A team of Polish divers ensures that the “Karlsruhe” is practically intact, a steamship sunk in 1945 key in the history of the “eighth wonder of the world”
The Amber Room is one of those faded chapters of History that feeds the legend every time someone approaches them or, at least, hints at it. Built in the 18th century for the Berlin palace of Frederick I of Prussia, this “eighth wonder of the world” was dismantled and lost during the course of World War II . And, since then, his whereabouts have been unknown and it will not be for lack of hunters.
Those 55 square meters imagined by the baroque sculptor Andreas Schülter in 1701 with all kinds of luxuries, jump to the headlines again. The desired treasure reopens a door to hope after the last dive of the Polish diver Tomasz Stachura , who, according to the Polish Press Agency (PAP), could have found some of its remains after investigating in the “Karlsruhe” , a Nazi ship wrecked in the spring of 1945 in the Baltic Sea .
As Stachura explained, the find was made several dozen kilometers north of Ustka: “At a depth of 88 meters and it is practically intact. In its cellars we discovered military vehicles, porcelain and many boxes with hitherto unknown content .” In the mouth of the diver, “the location of the wreck can provide innovative information about the disappearance of the legendary Amber Room, since it was in Königsberg that the room was last seen. And from there the steamer ‘Karlsruhe’ departed on her last voyage with a heavy load”, he added.

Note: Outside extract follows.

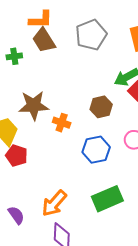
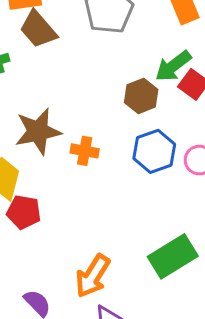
brown hexagon: (101, 107) -> (141, 96), moved
blue hexagon: (96, 150) -> (154, 151), moved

We have written more than once about the activities undertaken by the Baltictech team in the Baltic Sea. As it turns out, over the past year, they have been tirelessly searching for a particular wreck – the German steamer Karlsruhe – believing that it could be the most interesting, undiscovered story from the bottom of the Baltic Sea so far. The German steamer Karlsruhe, after Gustloff, Goya and Steuben, was the next ship to take part in Operation Hannibal, the largest maritime evacuation in history. This discovery may provide groundbreaking information on the disappearance of the legendary Amber Room. Why? Because it was in Königsberg where the Amber Room was seen for the last time. Also, from there, the Karlsruhe steamer, heavily loaded sailed out on her last voyage. Detailed information can be found in the news tab on our website. #santidiving #baltictech #karlsruhe #wreckkarlsruhe #diving #balticsea #balticseadiving #operationhannibal In today’s Fakty TVN (English: Facts) in Polish TVN and Wydarzenia (English:Events) in Polsat TV there will be a brief interview with Tomasz Stachura. We encourage you to watch it.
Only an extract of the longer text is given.